Ma la porta permette anche il movimento opposto: si esce per andare fuori, secondo il paradigma della “chiesa in uscita” tanto caro a Papa Francesco. Le pecore, che all’interno hanno acquisito confidenza le une con le altre, e tutte con Dio, sono pronte ad impegnarsi per il “fuori”, per il mondo, ad affrontare la sfida di un terreno scosceso e di un pasto non sicuro.
La porta è dunque simbolo di un cammino che si compie, e di un passaggio che si attua. Di una conversione e di una trasformazione che rende nuovi. Non si tratta di eroismo personale, di pura ascetica o filantropia umana, e nemmeno di un’astratta filosofia di vita. Le pecore entrano perché attratte da un di più che le nutre e le completa. Non escono andando alla sprovvista, ma trovano pascolo perché guidate dalla voce familiare di Dio. Dio “non improvvisa” il cammino, e la logica della croce/risurrezione, che può sembrare “perdente” ad una società e ad un tempo storico individualista ed egocentrico, è invece la via che le pecore percorrono, in compagnia del maestro e di altri discepoli.
Una suggestione “cinematografica” può dare respiro per un confronto e per capire la ricchezza del nostro cammino ecclesiale. Il protagonista di Matrix, Neo all’inizio della sua missione, prima di entrare alla presenza dell’Oracolo (la famosa “signora dei biscotti” che avrebbe dovuto sentenziare sulla sua presunta identità di Eletto, salvatore del genere umano, dalle macchine che hanno invaso la terra), viene chiamato a riflettere sulla scritta filosofica posta nell’architrave sotto cui è appena passato: “Conosci te stesso”. Viene spinto a conoscere il suo amore per Trinity, e per gli altri della città di Zion, compreso Morpheus suo amico che lo ha liberato dall’inganno di Matrix, lo ha portato alla conoscenza del mondo reale e preparato all’arte del sacrificio, oltre sé stesso.

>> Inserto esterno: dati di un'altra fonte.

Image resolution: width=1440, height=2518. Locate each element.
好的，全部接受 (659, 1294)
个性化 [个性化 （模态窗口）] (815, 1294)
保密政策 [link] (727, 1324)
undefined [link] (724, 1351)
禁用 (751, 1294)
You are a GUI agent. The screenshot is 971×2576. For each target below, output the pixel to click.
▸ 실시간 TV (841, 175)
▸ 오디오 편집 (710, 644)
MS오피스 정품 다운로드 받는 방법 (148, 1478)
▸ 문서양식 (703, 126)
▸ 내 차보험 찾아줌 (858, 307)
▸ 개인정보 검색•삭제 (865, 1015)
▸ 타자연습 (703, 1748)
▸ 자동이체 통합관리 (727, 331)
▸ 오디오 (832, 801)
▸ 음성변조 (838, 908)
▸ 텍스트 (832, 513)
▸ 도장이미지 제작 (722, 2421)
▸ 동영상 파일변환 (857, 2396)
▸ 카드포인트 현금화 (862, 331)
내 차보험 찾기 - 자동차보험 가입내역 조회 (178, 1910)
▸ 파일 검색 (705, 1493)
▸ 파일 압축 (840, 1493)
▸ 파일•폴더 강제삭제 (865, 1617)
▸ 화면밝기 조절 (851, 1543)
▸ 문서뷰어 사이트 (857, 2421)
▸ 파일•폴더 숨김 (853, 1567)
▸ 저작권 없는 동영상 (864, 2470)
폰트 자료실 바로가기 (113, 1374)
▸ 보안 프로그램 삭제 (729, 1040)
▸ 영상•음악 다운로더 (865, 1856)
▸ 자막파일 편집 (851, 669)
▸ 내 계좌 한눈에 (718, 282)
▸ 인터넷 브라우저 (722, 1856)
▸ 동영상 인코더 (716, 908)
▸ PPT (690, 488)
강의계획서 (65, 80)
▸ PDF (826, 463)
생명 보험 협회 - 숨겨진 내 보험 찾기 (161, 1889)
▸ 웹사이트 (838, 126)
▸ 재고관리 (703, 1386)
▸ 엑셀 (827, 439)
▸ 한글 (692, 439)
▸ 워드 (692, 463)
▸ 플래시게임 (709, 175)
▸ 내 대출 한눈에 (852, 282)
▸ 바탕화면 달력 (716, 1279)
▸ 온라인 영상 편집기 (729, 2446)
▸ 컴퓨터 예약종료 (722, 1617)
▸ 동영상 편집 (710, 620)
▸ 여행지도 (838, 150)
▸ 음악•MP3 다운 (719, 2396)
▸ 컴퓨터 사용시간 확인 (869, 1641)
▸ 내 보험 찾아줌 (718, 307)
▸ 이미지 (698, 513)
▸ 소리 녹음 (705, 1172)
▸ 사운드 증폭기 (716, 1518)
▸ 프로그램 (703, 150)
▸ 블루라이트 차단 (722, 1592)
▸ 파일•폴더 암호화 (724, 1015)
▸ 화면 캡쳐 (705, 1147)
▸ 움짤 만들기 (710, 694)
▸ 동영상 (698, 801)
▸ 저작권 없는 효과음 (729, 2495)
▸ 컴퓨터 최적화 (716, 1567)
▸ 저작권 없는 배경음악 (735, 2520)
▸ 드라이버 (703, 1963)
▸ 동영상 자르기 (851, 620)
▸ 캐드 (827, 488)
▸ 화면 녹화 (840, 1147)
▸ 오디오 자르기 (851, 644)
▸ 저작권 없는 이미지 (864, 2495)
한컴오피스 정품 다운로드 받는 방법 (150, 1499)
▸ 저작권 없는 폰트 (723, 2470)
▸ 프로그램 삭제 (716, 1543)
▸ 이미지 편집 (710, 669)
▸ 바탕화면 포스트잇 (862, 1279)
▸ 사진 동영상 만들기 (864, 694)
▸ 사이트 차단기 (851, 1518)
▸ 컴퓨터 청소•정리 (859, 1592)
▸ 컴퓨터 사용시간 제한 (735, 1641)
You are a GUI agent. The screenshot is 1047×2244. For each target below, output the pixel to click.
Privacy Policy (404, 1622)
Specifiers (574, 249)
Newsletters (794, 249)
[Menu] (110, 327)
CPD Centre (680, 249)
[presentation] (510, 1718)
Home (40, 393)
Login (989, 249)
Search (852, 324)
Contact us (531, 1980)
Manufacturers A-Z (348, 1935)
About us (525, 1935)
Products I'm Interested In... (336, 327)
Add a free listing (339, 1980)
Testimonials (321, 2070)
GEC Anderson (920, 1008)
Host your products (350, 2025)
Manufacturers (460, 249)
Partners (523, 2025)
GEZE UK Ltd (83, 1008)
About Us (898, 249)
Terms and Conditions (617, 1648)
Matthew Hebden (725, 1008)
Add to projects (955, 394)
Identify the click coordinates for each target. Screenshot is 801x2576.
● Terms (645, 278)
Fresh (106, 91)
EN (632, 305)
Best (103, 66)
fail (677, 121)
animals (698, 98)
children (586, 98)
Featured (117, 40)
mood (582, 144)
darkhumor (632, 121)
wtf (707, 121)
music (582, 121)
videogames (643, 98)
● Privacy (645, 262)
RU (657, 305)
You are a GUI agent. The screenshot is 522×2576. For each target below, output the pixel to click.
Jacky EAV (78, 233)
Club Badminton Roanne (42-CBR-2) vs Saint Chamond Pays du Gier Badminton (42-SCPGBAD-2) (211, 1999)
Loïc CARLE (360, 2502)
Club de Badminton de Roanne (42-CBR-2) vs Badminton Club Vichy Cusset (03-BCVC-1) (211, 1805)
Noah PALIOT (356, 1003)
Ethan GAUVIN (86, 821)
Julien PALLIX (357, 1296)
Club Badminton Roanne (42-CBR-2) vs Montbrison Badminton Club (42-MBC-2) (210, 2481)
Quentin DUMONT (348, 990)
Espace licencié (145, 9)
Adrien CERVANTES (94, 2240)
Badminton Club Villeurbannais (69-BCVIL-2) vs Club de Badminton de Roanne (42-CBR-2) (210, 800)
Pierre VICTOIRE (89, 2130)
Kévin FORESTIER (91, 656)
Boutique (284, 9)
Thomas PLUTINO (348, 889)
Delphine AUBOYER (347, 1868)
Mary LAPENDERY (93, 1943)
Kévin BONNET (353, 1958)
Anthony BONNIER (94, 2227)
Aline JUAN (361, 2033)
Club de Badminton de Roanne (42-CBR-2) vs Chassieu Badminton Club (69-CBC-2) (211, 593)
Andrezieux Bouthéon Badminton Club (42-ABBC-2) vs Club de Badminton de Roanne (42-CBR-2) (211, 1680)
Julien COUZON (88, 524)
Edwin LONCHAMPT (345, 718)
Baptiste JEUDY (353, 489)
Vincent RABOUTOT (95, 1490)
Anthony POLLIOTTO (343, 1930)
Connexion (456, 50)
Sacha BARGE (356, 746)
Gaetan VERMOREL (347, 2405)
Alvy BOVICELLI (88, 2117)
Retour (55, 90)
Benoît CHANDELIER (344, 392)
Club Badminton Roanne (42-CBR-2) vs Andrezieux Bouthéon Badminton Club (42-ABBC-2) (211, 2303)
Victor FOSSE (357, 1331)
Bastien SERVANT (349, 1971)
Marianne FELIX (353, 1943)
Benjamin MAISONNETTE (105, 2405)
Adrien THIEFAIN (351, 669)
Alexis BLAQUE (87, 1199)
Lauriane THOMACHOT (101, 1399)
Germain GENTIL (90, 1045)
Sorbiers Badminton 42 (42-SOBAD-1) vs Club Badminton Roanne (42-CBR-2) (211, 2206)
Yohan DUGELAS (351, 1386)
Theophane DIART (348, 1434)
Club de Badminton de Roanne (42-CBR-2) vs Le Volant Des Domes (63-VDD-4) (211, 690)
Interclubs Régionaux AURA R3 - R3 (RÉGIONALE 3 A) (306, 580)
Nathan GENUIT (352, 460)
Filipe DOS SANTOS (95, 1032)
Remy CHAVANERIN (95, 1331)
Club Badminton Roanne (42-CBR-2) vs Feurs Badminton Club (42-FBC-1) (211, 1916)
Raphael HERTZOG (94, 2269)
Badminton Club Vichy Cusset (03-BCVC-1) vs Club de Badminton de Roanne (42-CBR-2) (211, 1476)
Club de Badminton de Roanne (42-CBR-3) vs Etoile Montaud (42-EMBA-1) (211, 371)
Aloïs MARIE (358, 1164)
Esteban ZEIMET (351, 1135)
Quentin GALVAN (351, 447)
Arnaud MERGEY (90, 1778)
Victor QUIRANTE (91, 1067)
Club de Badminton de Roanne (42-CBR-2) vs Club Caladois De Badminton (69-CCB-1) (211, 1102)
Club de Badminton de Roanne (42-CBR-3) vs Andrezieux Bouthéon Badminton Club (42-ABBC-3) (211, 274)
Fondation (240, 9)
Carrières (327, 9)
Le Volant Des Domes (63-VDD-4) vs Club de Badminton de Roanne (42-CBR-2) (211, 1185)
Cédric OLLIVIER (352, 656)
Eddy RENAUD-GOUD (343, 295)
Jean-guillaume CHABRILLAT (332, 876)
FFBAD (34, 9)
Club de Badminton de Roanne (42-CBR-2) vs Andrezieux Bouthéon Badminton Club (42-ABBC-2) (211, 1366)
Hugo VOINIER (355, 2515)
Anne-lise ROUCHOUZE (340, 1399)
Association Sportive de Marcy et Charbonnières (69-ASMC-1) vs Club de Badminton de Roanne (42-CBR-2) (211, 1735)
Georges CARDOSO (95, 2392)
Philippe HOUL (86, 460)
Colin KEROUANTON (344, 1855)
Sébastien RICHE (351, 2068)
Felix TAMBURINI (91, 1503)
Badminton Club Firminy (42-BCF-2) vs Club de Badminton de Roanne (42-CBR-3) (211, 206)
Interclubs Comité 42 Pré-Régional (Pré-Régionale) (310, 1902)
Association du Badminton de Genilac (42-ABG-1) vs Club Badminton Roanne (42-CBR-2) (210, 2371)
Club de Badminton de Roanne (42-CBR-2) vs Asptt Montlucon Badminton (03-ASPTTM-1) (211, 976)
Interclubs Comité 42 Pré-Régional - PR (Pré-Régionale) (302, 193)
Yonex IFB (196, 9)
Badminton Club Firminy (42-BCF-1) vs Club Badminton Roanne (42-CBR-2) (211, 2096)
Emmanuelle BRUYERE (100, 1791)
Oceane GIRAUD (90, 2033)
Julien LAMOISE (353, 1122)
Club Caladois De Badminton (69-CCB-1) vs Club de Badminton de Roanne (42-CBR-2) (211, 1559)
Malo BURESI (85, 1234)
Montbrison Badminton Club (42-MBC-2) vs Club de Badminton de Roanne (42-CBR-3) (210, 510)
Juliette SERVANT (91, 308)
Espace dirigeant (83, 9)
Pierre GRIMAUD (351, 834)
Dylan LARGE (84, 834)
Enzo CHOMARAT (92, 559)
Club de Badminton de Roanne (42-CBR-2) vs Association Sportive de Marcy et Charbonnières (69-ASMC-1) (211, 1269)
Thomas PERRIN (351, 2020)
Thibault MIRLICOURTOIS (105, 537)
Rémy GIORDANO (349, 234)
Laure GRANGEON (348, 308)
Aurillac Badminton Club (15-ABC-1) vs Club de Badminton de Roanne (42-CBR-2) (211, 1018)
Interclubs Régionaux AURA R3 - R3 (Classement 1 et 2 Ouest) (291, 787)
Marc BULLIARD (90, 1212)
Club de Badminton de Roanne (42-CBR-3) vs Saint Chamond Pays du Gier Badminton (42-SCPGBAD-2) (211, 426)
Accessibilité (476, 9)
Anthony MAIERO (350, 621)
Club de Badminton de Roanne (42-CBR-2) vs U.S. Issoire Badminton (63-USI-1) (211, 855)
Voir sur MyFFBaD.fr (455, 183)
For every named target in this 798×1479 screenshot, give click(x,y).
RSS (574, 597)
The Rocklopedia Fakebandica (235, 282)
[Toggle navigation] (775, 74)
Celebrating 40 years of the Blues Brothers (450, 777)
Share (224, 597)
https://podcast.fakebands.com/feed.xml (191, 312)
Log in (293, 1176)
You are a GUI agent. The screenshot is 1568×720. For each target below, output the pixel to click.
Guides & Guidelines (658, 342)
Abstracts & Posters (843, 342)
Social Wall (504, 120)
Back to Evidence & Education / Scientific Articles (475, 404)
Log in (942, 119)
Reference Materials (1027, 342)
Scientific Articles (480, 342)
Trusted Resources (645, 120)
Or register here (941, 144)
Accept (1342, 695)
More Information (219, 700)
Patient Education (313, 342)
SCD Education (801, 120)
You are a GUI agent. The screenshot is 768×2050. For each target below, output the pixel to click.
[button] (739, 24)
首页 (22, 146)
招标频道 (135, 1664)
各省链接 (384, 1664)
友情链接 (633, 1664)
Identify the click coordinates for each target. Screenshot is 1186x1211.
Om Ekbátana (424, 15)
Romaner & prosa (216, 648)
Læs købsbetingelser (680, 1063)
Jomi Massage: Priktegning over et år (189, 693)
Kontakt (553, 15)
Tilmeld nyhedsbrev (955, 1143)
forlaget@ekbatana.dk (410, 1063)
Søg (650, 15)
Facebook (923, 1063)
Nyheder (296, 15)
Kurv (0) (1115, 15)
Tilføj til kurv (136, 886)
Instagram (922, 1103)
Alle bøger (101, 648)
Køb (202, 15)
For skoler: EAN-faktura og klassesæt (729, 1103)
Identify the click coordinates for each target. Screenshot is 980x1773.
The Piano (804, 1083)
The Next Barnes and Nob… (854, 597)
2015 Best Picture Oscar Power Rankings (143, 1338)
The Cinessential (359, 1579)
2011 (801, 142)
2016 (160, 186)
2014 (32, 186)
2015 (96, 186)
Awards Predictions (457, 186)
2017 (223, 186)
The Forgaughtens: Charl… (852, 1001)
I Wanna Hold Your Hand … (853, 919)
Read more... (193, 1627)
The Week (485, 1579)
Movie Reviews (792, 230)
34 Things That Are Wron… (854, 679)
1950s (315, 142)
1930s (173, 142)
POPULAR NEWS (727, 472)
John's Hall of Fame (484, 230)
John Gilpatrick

Così possiamo assumere anche noi un motto nell’attraversamento della Porta Santa a cui siamo “giubilarmente” chiamati: con Agostino: “Noli foras ire, in te ipsum redi, in interiore homine habitat veritas” («Non andare fuori, rientra in te stesso: è nel profondo dell’uomo che risiede la verità»). Che Dio ci doni il suo Spirito, per conoscere la verità che siamo e che Lui è.